In this study, we evaluated in detail the quality and performance of the current three real-time ionospheric products provided by the IAACs, i.e., UPC RT-GIM, CAS RT-GIM, and WHU RT-GIM). All available RT-GIMs from 2017 to 2018 are collected to be tested against with IGSG GIM, C1PG GIM, Jason-2/3 VTEC, and dSTEC truth data derived from 22 IGS global stations, which are not used to generate the RT-GIMs, C1PG GIM, and IGSG GIM. Moreover, the performance of SF-PPP in the position domain corrected by different ionospheric products is also carefully analyzed.

First, the comparison with IGSG GIM shows that the RT-GIMs perform nearly at the same level same as C1PG GIM. However, the UPC RT-GIM is not as good as the other two RT-GIMs. Its largest differences can reach up to 10–20 TECU in some regions. The mean differences for UPC RT-GIM, CAS RT-GIM, WHU RT-GIM, and C1PG GIM are about − 0.97, − 0.90, − 0.77, and − 0.80 TECU, respectively.

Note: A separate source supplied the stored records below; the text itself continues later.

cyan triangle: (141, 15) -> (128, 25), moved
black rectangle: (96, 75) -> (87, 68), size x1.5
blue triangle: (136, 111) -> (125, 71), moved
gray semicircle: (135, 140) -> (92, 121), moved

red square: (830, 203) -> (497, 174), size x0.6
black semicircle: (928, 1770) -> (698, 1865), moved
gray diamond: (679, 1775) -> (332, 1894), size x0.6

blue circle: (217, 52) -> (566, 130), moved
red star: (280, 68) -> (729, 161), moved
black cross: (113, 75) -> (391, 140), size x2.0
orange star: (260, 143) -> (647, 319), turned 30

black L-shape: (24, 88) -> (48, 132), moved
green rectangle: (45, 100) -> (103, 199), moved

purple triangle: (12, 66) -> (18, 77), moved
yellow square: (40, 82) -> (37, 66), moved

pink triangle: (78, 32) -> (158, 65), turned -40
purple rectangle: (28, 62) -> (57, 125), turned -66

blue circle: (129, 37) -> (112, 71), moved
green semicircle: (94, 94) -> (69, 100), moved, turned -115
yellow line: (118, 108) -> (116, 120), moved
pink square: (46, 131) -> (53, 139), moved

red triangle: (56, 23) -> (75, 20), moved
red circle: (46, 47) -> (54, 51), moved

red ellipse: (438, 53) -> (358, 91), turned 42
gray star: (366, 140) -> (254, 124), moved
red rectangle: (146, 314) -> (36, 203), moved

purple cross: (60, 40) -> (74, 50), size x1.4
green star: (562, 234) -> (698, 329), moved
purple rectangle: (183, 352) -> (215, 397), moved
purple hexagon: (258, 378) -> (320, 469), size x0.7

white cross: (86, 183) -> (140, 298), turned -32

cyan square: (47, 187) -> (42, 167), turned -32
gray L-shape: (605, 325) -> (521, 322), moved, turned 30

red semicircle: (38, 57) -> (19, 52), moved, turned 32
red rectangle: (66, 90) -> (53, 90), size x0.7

Over the oceanic regions, the Jason-2/3 VTEC validation shows that the performance of the RT-GIMs is nearly the same as that of C1PG GIM. For the RT-GIMs, CAS RT-GIM and WHU RT-GIM match Jason-2/3 VTEC better than UPC RT-GIM.

The dSTEC derived from GNSS phase observations of 22 IGS stations, which might not be involved in the generation of the RT-GIMs, the C1PG GIM, and the IGSG GIM, are used to analyze the self-consistency of RT-GIMs with IGSG GIM and C1PG GIM from DOY 001, 2017, to DOY 365, 2018. The experiment results show that the mean RMS for UPC RT-GIM, CAS RT-GIM, and WHU RT-GIM is 4.02, 2.16, and 2.29, respectively, which is slightly worse than 1.86 TECU for C1PG GIM and 2.49 TECU for IGSG GIM. In general, the self-consistency of all tested GIMs is worse at low latitudes than the other regions.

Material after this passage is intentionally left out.